LBL team taps SSC know-how for electronics applications

March 10, 1995

By Lynn Yarris, [email protected]

Technology used in the development of an ion source for the Superconducting Super Collider is now being applied to the electronics industry.

LBL's new Ion Beam Technology (IBT) group has turned its scientific know-how to developing ion beam projection lithography, a processing technique that could play a central role in the future production of computer chips and microelectronic-based flat panel displays.

Optical lithography, the use of a beam of visible light to etch integrated circuit patterns onto the surfaces of computer chips, is a multibillion dollar industry that was once ruled by the United States. Domestic chip makers hope to reclaim their former pre-eminence with the next generation of integrated circuits which will feature patterns too small to be etched from beams of visible light. Production of these chips will require lithography that uses beams of ions or x-rays.

The most promising route for using either ion beams or x-rays to produce integrated circuits is a technique called projection lithography. In this approach, a beam passing through a stencil-like mask projects a circuitry pattern onto the surface of a semiconductor wafer. Although x-ray projection lithography is currently at a more advanced stage of development than ion beam projection lithography, ion beams offer certain advantages that make them an attractive alternative.

"Ion beams can be used on a variety of surface shapes whereas x-rays can only be used on flat surfaces," says principal investigator Ka-Ngo Leung, a physicist in the Accelerator and Fusion Research Division (AFRD). "An ion beam source is also much less expensive than the best source of x-rays, which is LBL's Advanced Light Source."

The major components of an ion beam projection lithography system are the source that produces the ion beam and the transport column and electrostatic lenses that accelerate and focus it through a mask and onto the surface of a wafer. For the ion source component, Leung and his colleagues are developing a radio frequency (rf)-driven ion source similar (though smaller) than the source they were developing for the SSC.

An rf-driven ion source consists of a chamber inside which a radio frequency electric field transforms a gas of hydrogen or helium into a plasma. The plasma, which is confined within the chamber by a multicusp magnetic field (named for the shape of its force field), contains electrons and both negative and positive ions, but only the positive ions are extracted and formed into a beam.
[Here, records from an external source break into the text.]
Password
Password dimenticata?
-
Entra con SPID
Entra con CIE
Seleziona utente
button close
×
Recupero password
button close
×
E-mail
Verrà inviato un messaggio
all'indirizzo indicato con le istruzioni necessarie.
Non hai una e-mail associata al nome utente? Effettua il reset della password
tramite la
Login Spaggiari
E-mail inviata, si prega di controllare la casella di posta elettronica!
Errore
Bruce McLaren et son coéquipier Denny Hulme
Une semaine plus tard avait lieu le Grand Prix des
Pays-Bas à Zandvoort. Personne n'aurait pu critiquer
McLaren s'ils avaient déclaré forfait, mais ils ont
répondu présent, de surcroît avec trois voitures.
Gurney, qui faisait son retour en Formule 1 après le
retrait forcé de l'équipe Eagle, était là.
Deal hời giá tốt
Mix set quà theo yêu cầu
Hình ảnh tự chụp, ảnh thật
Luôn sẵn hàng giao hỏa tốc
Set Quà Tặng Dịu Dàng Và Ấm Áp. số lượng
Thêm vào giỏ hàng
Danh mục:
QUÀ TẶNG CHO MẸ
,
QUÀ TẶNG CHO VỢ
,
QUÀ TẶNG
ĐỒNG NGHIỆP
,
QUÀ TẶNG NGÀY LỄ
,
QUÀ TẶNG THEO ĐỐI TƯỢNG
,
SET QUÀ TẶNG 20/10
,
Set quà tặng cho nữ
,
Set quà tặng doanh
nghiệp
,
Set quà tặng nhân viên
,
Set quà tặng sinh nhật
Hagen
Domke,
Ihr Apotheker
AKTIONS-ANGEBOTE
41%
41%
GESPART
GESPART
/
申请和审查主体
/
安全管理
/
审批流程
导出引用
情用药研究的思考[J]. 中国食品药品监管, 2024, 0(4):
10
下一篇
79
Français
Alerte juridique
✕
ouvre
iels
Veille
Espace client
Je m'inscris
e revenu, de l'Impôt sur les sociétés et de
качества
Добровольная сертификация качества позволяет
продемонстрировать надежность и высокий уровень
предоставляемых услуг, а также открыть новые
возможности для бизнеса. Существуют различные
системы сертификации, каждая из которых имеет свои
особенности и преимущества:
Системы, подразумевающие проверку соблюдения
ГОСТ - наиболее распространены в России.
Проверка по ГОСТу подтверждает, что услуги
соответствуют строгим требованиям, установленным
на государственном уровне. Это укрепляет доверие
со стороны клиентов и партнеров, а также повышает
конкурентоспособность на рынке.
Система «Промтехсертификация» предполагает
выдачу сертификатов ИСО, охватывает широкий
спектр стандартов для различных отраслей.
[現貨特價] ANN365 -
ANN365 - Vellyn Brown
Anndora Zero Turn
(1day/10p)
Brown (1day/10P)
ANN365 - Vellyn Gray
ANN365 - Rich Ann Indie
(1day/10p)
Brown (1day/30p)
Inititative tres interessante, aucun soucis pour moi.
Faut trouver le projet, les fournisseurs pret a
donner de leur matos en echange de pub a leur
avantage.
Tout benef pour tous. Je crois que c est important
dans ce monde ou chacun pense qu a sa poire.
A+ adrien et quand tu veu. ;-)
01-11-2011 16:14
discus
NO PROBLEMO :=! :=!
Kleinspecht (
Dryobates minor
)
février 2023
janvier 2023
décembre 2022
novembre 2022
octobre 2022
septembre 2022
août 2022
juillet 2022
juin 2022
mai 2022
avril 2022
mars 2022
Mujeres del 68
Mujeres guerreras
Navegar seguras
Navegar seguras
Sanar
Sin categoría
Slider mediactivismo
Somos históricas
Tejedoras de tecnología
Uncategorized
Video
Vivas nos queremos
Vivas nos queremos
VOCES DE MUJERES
"An rf-driven ion source is simple to make, rates high in all aspects of performance, and is easily adapted to an automated operation," says Leung. "Its lifetime is practically unlimited, which means it is economical, and it can provide the cold (low energy) ions that lend themselves to forming an intense and easily focused beam."

Leung's group is working now on optimizing the geometry of their rf-driven ion source to maximize the current and the stability of the beam it generates. In ion beam projection lithography, an intense, stable beam is one of the keys to producing a clear, sharp image on a wafer. The other crucial factor is the system of lenses that focus the beam.

Leung and his colleagues are participating in a CRADA that LBL signed last fall with the Advanced Lithography Group (ALG), a Maryland-based consortium of private industry, government laboratories, and universities. The objective of the CRADA is to develop a U.S. capability for ion-beam projection lithography by the year 2000.

The ALG group will use a beam "cross-over" technique in which the mask and a series of electrodes serve as converging and dispersive lenses. An ion beam expands in size as it emerges from the source so that it can illuminate the entire mask. After passing through the mask, the ions in the beam are focused down to a point where they cross over one another and begin expanding again before they strike the wafer and recreate the image of the mask. With this technique, the ALG group can reduce the size of the pattern that is transferred from the mask to the wafer as much as ten times.

Leung's LBL colleagues on this project include Chun-Fai Chan, Wulf Kunkel, Bud Leonard, Tom McVeigh, Margit Sarstedt, Steve Wilde, and Don Williams. UC Berkeley students who are participating on this project include Paul Herz, Yvette Lee, Luke Perkins, Dick Pickard, and Mike Weber.